Re: [asa] Early evolutionary mechanism found

Here's the original abstract from Nature. Basically, the most popular
current model for the origin of life involves an RNA-based stage ("RNA
world") in which RNA functioned as both the carrier of genetic
information (as DNA does today) and as the primary catalyst to
implement this genetic information into chemical reactions in the cell
(a job mainly done by proteins today). This study carefully examined
a modern-day protein-RNA complex, looking for hints of how such a
structure might develop from an initial RNA only system.

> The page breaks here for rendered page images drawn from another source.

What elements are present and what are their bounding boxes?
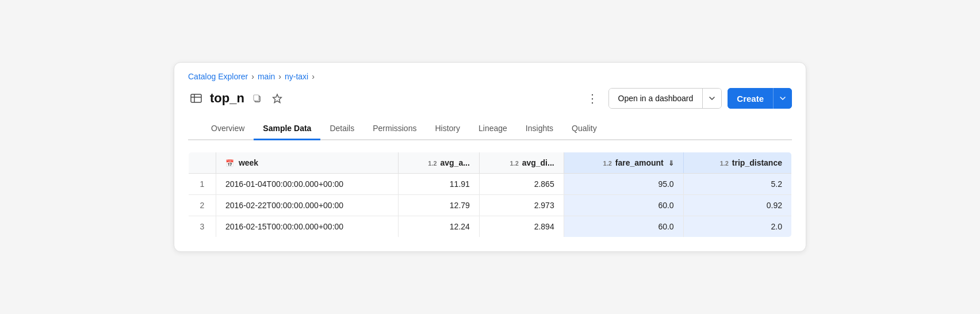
row-3-avg-a: 12.24 <box>399 216 480 238</box>
breadcrumb-sep-2: › <box>278 72 281 81</box>
tab-details[interactable]: Details <box>320 118 363 140</box>
breadcrumb-main[interactable]: main <box>258 72 275 81</box>
create-dropdown[interactable] <box>773 88 792 109</box>
sort-icon: ⇓ <box>668 159 674 167</box>
more-options-button[interactable]: ⋮ <box>582 89 603 108</box>
tab-history[interactable]: History <box>426 118 469 140</box>
row-2-num: 2 <box>189 195 216 216</box>
open-dashboard-group: Open in a dashboard <box>608 88 722 109</box>
row-3-fare: 60.0 <box>564 216 683 238</box>
th-fare-amount[interactable]: 1.2 fare_amount ⇓ <box>564 152 683 174</box>
th-avg-a-label: avg_a... <box>440 158 469 167</box>
row-3-num: 3 <box>189 216 216 238</box>
th-trip-label: trip_distance <box>732 158 782 167</box>
calendar-icon: 📅 <box>225 159 234 167</box>
row-2-avg-di: 2.973 <box>479 195 564 216</box>
row-2-fare: 60.0 <box>564 195 683 216</box>
th-fare-label: fare_amount <box>615 158 664 167</box>
table-icon <box>188 90 204 106</box>
breadcrumb-nytaxi[interactable]: ny-taxi <box>285 72 308 81</box>
th-avg-a[interactable]: 1.2 avg_a... <box>399 152 480 174</box>
title-right: ⋮ Open in a dashboard Create <box>582 88 792 109</box>
title-row: top_n ⋮ Open in a dashboard <box>188 88 792 109</box>
th-avg-di[interactable]: 1.2 avg_di... <box>479 152 564 174</box>
row-3-avg-di: 2.894 <box>479 216 564 238</box>
open-dashboard-button[interactable]: Open in a dashboard <box>609 89 703 108</box>
breadcrumb-sep-1: › <box>251 72 254 81</box>
create-button[interactable]: Create <box>728 88 773 109</box>
row-2-avg-a: 12.79 <box>399 195 480 216</box>
tab-insights[interactable]: Insights <box>516 118 562 140</box>
th-avg-di-label: avg_di... <box>522 158 554 167</box>
data-table: 📅 week 1.2 avg_a... 1.2 avg_di... 1.2 fa… <box>188 152 792 238</box>
svg-rect-0 <box>191 94 201 102</box>
breadcrumb: Catalog Explorer › main › ny-taxi › <box>188 72 792 81</box>
open-dashboard-dropdown[interactable] <box>702 89 721 108</box>
svg-rect-4 <box>254 95 259 101</box>
row-1-num: 1 <box>189 174 216 195</box>
row-2-week: 2016-02-22T00:00:00.000+00:00 <box>216 195 399 216</box>
th-trip-distance[interactable]: 1.2 trip_distance <box>683 152 791 174</box>
svg-marker-5 <box>273 94 281 103</box>
type-icon-fare: 1.2 <box>603 160 612 167</box>
row-1-avg-di: 2.865 <box>479 174 564 195</box>
tab-bar: Overview Sample Data Details Permissions… <box>188 118 792 140</box>
main-card: Catalog Explorer › main › ny-taxi › top_… <box>174 62 806 252</box>
th-week[interactable]: 📅 week <box>216 152 399 174</box>
row-3-week: 2016-02-15T00:00:00.000+00:00 <box>216 216 399 238</box>
type-icon-avg-a: 1.2 <box>428 160 437 167</box>
table-row: 1 2016-01-04T00:00:00.000+00:00 11.91 2.… <box>189 174 792 195</box>
title-left: top_n <box>188 90 285 106</box>
tab-overview[interactable]: Overview <box>202 118 254 140</box>
breadcrumb-catalog[interactable]: Catalog Explorer <box>188 72 248 81</box>
favorite-button[interactable] <box>270 91 285 106</box>
th-row-num <box>189 152 216 174</box>
page-title: top_n <box>210 91 244 106</box>
type-icon-trip: 1.2 <box>720 160 729 167</box>
row-1-week: 2016-01-04T00:00:00.000+00:00 <box>216 174 399 195</box>
table-row: 2 2016-02-22T00:00:00.000+00:00 12.79 2.… <box>189 195 792 216</box>
header: Catalog Explorer › main › ny-taxi › top_… <box>174 63 806 140</box>
row-1-trip: 5.2 <box>683 174 791 195</box>
type-icon-avg-di: 1.2 <box>510 160 518 167</box>
row-2-trip: 0.92 <box>683 195 791 216</box>
row-1-avg-a: 11.91 <box>399 174 480 195</box>
th-week-label: week <box>239 158 258 167</box>
tab-quality[interactable]: Quality <box>562 118 606 140</box>
table-row: 3 2016-02-15T00:00:00.000+00:00 12.24 2.… <box>189 216 792 238</box>
breadcrumb-sep-3: › <box>312 72 315 81</box>
tab-permissions[interactable]: Permissions <box>363 118 426 140</box>
tab-lineage[interactable]: Lineage <box>469 118 516 140</box>
row-3-trip: 2.0 <box>683 216 791 238</box>
tab-sample-data[interactable]: Sample Data <box>254 118 320 140</box>
content-area: 📅 week 1.2 avg_a... 1.2 avg_di... 1.2 fa… <box>174 140 806 251</box>
copy-button[interactable] <box>250 91 264 105</box>
create-group: Create <box>728 88 792 109</box>
row-1-fare: 95.0 <box>564 174 683 195</box>
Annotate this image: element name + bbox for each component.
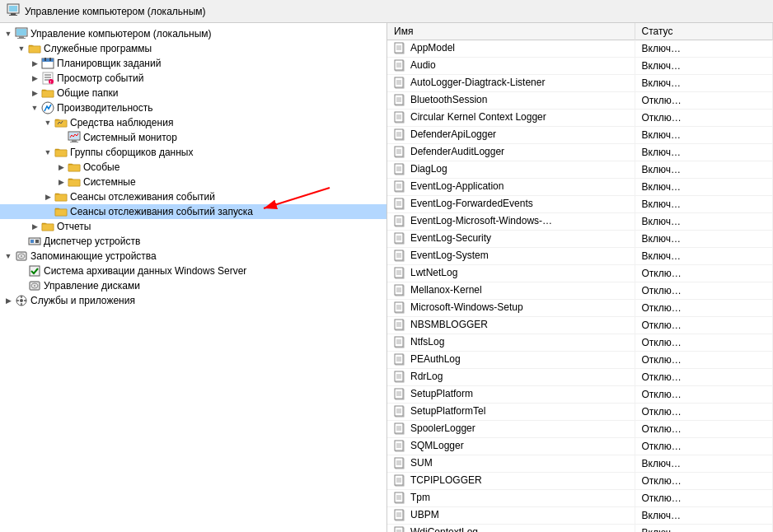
tree-item-storage[interactable]: ▼ Запоминающие устройства: [0, 249, 386, 264]
table-row[interactable]: EventLog-ApplicationВключ…: [387, 179, 773, 196]
tree-item-eventsessions[interactable]: ▶ Сеансы отслеживания событий: [0, 189, 386, 204]
table-row[interactable]: Circular Kernel Context LoggerОтклю…: [387, 110, 773, 127]
svg-rect-7: [16, 29, 26, 35]
tree-item-diskmgmt[interactable]: Управление дисками: [0, 278, 386, 293]
table-row[interactable]: EventLog-SystemВключ…: [387, 248, 773, 265]
row-icon: [394, 526, 410, 532]
expand-icon[interactable]: ▶: [2, 294, 15, 307]
cell-status: Включ…: [635, 144, 773, 161]
table-row[interactable]: AutoLogger-Diagtrack-ListenerВключ…: [387, 75, 773, 92]
expand-icon[interactable]: ▼: [2, 27, 15, 40]
cell-status: Включ…: [635, 507, 773, 525]
table-row[interactable]: BluetoothSessionОтклю…: [387, 92, 773, 110]
table-row[interactable]: LwtNetLogОтклю…: [387, 265, 773, 282]
cell-name-text: Microsoft-Windows-Setup: [410, 301, 523, 313]
tree-item-system[interactable]: ▶ Системные: [0, 175, 386, 189]
svg-rect-24: [70, 142, 78, 142]
tree-item-root[interactable]: ▼ Управление компьютером (локальным): [0, 26, 386, 41]
table-row[interactable]: EventLog-Microsoft-Windows-…Включ…: [387, 213, 773, 231]
tree-item-utilities[interactable]: ▼ Служебные программы: [0, 41, 386, 56]
table-row[interactable]: UBPMВключ…: [387, 507, 773, 525]
tree-item-services[interactable]: ▶ Службы и приложения: [0, 293, 386, 308]
cell-name-text: DefenderAuditLogger: [410, 146, 504, 157]
table-row[interactable]: SQMLoggerОтклю…: [387, 438, 773, 455]
tree-label-reports: Отчеты: [57, 221, 91, 232]
calendar-icon: [41, 57, 54, 70]
column-name[interactable]: Имя: [387, 23, 635, 40]
cell-status: Отклю…: [635, 317, 773, 334]
table-row[interactable]: EventLog-SecurityВключ…: [387, 231, 773, 248]
cell-name-text: NBSMBLOGGER: [410, 319, 488, 330]
tree-item-wsbak[interactable]: Система архивации данных Windows Server: [0, 264, 386, 278]
expand-icon[interactable]: ▶: [28, 86, 41, 100]
expand-icon[interactable]: ▶: [28, 57, 41, 70]
expand-icon[interactable]: ▶: [28, 220, 41, 233]
row-icon: [394, 198, 410, 209]
table-row[interactable]: PEAuthLogОтклю…: [387, 352, 773, 369]
tree-item-perf[interactable]: ▼ Производительность: [0, 100, 386, 115]
table-row[interactable]: AudioВключ…: [387, 58, 773, 75]
table-row[interactable]: SetupPlatformTelОтклю…: [387, 404, 773, 421]
cell-status: Включ…: [635, 231, 773, 248]
row-icon: [394, 319, 410, 330]
tree-item-reports[interactable]: ▶ Отчеты: [0, 219, 386, 234]
expand-icon[interactable]: ▶: [54, 161, 68, 174]
cell-status: Отклю…: [635, 369, 773, 386]
expand-icon[interactable]: ▼: [28, 101, 41, 114]
cell-status: Отклю…: [635, 300, 773, 317]
column-status[interactable]: Статус: [635, 23, 773, 40]
table-row[interactable]: RdrLogОтклю…: [387, 369, 773, 386]
cell-name: LwtNetLog: [387, 265, 635, 282]
cell-name: UBPM: [387, 507, 635, 525]
cell-name-text: Mellanox-Kernel: [410, 284, 482, 296]
cell-status: Отклю…: [635, 352, 773, 369]
table-row[interactable]: WdiContextLogВключ…: [387, 525, 773, 533]
tree-item-eventvwr[interactable]: ▶ ! Просмотр событий: [0, 71, 386, 86]
expand-icon[interactable]: ▶: [41, 190, 54, 203]
expand-icon[interactable]: ▼: [41, 116, 54, 129]
expand-spacer: [54, 131, 68, 144]
cell-name-text: EventLog-System: [410, 250, 489, 261]
table-row[interactable]: DiagLogВключ…: [387, 161, 773, 179]
tree-label-services: Службы и приложения: [30, 295, 135, 306]
tree-item-devmgr[interactable]: Диспетчер устройств: [0, 234, 386, 249]
cell-status: Включ…: [635, 58, 773, 75]
table-row[interactable]: NtfsLogОтклю…: [387, 334, 773, 352]
table-row[interactable]: Mellanox-KernelОтклю…: [387, 282, 773, 300]
table-row[interactable]: Microsoft-Windows-SetupОтклю…: [387, 300, 773, 317]
table-row[interactable]: EventLog-ForwardedEventsВключ…: [387, 196, 773, 213]
services-icon: [15, 294, 28, 307]
table-row[interactable]: AppModelВключ…: [387, 40, 773, 58]
expand-icon[interactable]: ▶: [28, 72, 41, 85]
cell-name: DefenderApiLogger: [387, 127, 635, 144]
tree-item-datacollectors[interactable]: ▼ Группы сборщиков данных: [0, 145, 386, 160]
table-row[interactable]: DefenderApiLoggerВключ…: [387, 127, 773, 144]
expand-icon[interactable]: ▼: [2, 250, 15, 263]
table-row[interactable]: SetupPlatformОтклю…: [387, 386, 773, 404]
expand-icon[interactable]: ▶: [54, 175, 68, 189]
cell-status: Отклю…: [635, 334, 773, 352]
table-row[interactable]: TCPIPLOGGERОтклю…: [387, 473, 773, 490]
cell-status: Включ…: [635, 179, 773, 196]
data-table: Имя Статус AppModelВключ… AudioВключ… Au…: [387, 23, 773, 532]
storage-icon: [15, 250, 28, 263]
table-row[interactable]: SpoolerLoggerОтклю…: [387, 421, 773, 438]
table-row[interactable]: TpmОтклю…: [387, 490, 773, 507]
table-row[interactable]: DefenderAuditLoggerВключ…: [387, 144, 773, 161]
cell-name-text: NtfsLog: [410, 336, 444, 348]
expand-icon[interactable]: ▼: [15, 42, 28, 55]
table-row[interactable]: SUMВключ…: [387, 455, 773, 473]
left-panel[interactable]: ▼ Управление компьютером (локальным) ▼: [0, 23, 387, 532]
tree-item-monitors[interactable]: ▼ Средства наблюдения: [0, 115, 386, 130]
main-container: ▼ Управление компьютером (локальным) ▼: [0, 23, 773, 532]
tree-label-datacollectors: Группы сборщиков данных: [70, 147, 193, 158]
tree-item-special[interactable]: ▶ Особые: [0, 160, 386, 175]
table-row[interactable]: NBSMBLOGGERОтклю…: [387, 317, 773, 334]
expand-icon[interactable]: ▼: [41, 146, 54, 159]
tree-item-sysmon[interactable]: Системный монитор: [0, 130, 386, 145]
tree-label-devmgr: Диспетчер устройств: [44, 236, 140, 247]
tree-item-startupsessions[interactable]: Сеансы отслеживания событий запуска: [0, 204, 386, 219]
tree-item-folders[interactable]: ▶ Общие папки: [0, 86, 386, 100]
tree-item-tasksch[interactable]: ▶ Планировщик заданий: [0, 56, 386, 71]
cell-name-text: SetupPlatformTel: [410, 405, 485, 417]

Structure of a tyrosyl-tRNA synthetase splicing factor bound to a
group I intron RNA
Paul J. Paukstelis1, Jui-Hui Chen2, Elaine Chase2, Alan M.
Lambowitz1,3 & Barbara L. Golden2,3

Institute for Cellular and Molecular Biology, Department of Chemistry
and Biochemistry, and Section of Molecular Genetics and Microbiology,
School of Biological Sciences, University of Texas at Austin, Austin,
Texas 78712, USA
Department of Biochemistry, Purdue University, West Lafayette, Indiana
47907, USA
These authors contributed equally to this work.
Correspondence to: Alan M. Lambowitz1,3 Barbara L. Golden2,3
Correspondence and requests for materials should be addressed to
A.M.L. (Email: lambowitz@mail.utexas.edu) or B.L.G. (Email:
barbgolden@purdue.edu).

The 'RNA world' hypothesis holds that during evolution the structural
and enzymatic functions initially served by RNA were assumed by
proteins, leading to the latter's domination of biological catalysis.
This progression can still be seen in modern biology, where ribozymes,
such as the ribosome and RNase P, have evolved into protein-dependent
RNA catalysts ('RNPzymes'). Similarly, group I introns use
RNA-catalysed splicing reactions, but many function as RNPzymes bound
to proteins that stabilize their catalytically active RNA structure1,
2. One such protein, the Neurospora crassa mitochondrial tyrosyl-tRNA
synthetase (TyrRS; CYT-18), is bifunctional and both aminoacylates
mitochondrial tRNATyr and promotes the splicing of mitochondrial group
I introns3. Here we determine a 4.5-Å co-crystal structure of the
Twort orf142-I2 group I intron ribozyme bound to splicing-active,
carboxy-terminally truncated CYT-18. The structure shows that the
group I intron binds across the two subunits of the homodimeric
protein with a newly evolved RNA-binding surface distinct from that
which binds tRNATyr. This RNA binding surface provides an extended
scaffold for the phosphodiester backbone of the conserved catalytic
core of the intron RNA, allowing the protein to promote the splicing
of a wide variety of group I introns. The group I intron-binding
surface includes three small insertions and additional structural
adaptations relative to non-splicing bacterial TyrRSs, indicating a
multistep adaptation for splicing function. The co-crystal structure
provides insight into how CYT-18 promotes group I intron splicing, how
it evolved to have this function, and how proteins could have
incrementally replaced RNA structures during the transition from an
RNA world to an RNP world.

On Jan 9, 2008 11:06 AM, Jim Armstrong <jarmstro@qwest.net> wrote:
>
> Scientists Find Missing Evolutionary Link
> <Scientists%20Find%20Missing%20Evolutionary%20Link>
> http://redorbit.com/news/science/1208835/scientists_find_missing_evolutionary_link/index.html

-- 
Dr. David Campbell
425 Scientific Collections
University of Alabama
"I think of my happy condition, surrounded by acres of clams"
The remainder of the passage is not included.